═══ RECORDS FOR THE TASK ═══

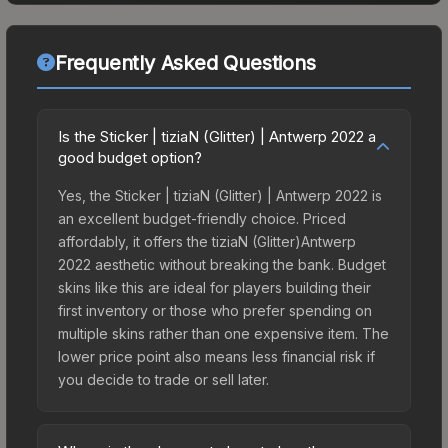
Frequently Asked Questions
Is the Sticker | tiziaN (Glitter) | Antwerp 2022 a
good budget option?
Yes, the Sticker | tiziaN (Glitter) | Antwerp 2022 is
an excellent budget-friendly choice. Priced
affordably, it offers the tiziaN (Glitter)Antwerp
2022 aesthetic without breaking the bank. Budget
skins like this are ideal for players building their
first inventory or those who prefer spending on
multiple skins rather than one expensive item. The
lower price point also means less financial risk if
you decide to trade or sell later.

═══
═══ RECORDS FOR THE TASK ═══

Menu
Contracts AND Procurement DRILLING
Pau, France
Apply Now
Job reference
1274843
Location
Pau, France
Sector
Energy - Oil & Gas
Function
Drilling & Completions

═══

# AIM OF THE TASK:
From the preceding material, count every line that contains the word "tiziaN". Reply with the number only.

# TASK RESULT:
3